Berger suggested that the Snap non-voting share IPO is only the latest response to activists, noting that its move is related to a recent trend of technology companies, such as Facebook (FB) and LinkedIn (LNKD) . Their IPOs over the past decade gave company founders and other insiders disproportionately large voting rights when compared to their economic interests.
The sector is of particular focus for activists, Berger notes, because its companies hold many of the core characteristics that typically attract insurgent managers, including large cash balances, high spending or research and development and significant investments into general and administrative areas, such as costs of employee and manager training. Activists, he contends will push companies into M&A rather than take risks necessary to grow on their own. "The short-term mentality of our markets has impacted Silicon Valley," he said. "This has led to a historic low in IPOs."
Nevertheless, at least one SEC commissioner, Democrat Kara Stein, expressed some worries about the issuance, arguing that regulators need to "critically assess" their regime IPOs in the wake of the move.

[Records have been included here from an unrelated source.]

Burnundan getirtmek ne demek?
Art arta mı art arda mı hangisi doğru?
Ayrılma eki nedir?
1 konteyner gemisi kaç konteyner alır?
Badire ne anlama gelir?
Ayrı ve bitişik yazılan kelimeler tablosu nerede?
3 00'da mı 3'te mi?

It's unclear at this stage whether the SEC even has the authority to stop or discourage IPOs with non-voting shares in the aftermath of the Snap issuance, even if its commissioners were to decide that some action was necessary.
University of Pennsylvania Law Professor Jill Fisch said there are questions about how much authority the SEC has to regulate in the area, noting that it is more a matter of state law. "To the extent a company does something permitted by state law, as long as they disclosed it adequately, as Snap did, there are questions about how far the SEC could go to regulate it," she said.

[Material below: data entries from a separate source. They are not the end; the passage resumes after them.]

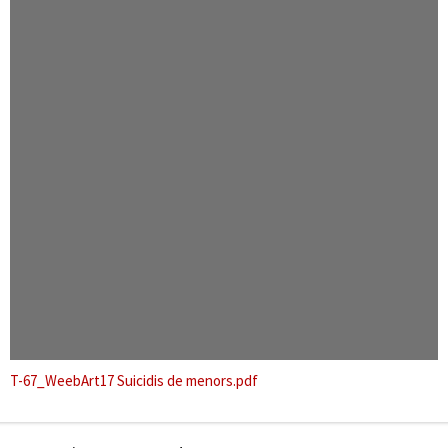
T-67_WeebArt17 Suicidis de menors.pdf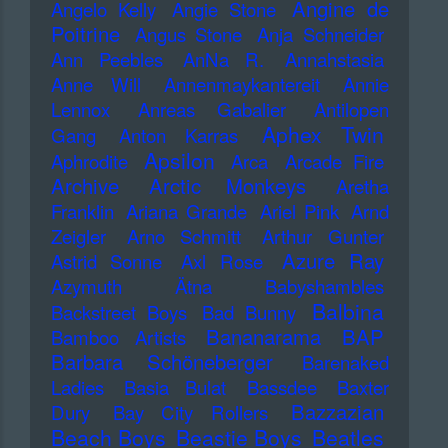
Angine de
Angelo Kelly
Angie Stone
Poitrine
Angus Stone
Anja Schneider
Ann Peebles
AnNa R.
Annahstasia
Anne Will
Annenmaykantereit
Annie
Lennox
Anreas Gabalier
Antilopen
Aphex Twin
Gang
Anton Karras
Apsilon
Aphrodite
Arca
Arcade Fire
Archive
Arctic Monkeys
Aretha
Franklin
Ariana Grande
Ariel Pink
Arnd
Zeigler
Arno Schmitt
Arthur Gunter
Azure Ray
Astrid Sonne
Axl Rose
Azymuth
Ätna
Babyshambles
Balbina
Backstreet Boys
Bad Bunny
Bananarama
BAP
Bamboo Artists
Barbara Schöneberger
Barenaked
Ladies
Basia Bulat
Bassdee
Baxter
Bazzazian
Dury
Bay City Rollers
Beach Boys
Beastie Boys
Beatles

The nonvoting class shares are especially problematic for funds that seek better governance and want to use their vote as an accountability mechanism but can't control their investments. Many institutional investors, public pension funds and index funds, such as State Street and Vanguard, may soon be required to invest in Snap without a vote because they base investments on broad indices, such as the Russell 3000, which will soon include Snap as a member. Institutional investors are now urging major index providers to remove Snap or any future public companies with non-voting shares from their indices.
Harvard Law Professor John Coates said that a move by institutional investors to collectively say they won't invest in non-voting equity would send a powerful message to companies thinking about IPO'ing following the Snap precedence. "You guys have a lot of power," Coates told the institutional investors in the room. "If you collectively said we would not invest in non-voting equity the price discount would jump a lot and that would cause founders to think harder about it."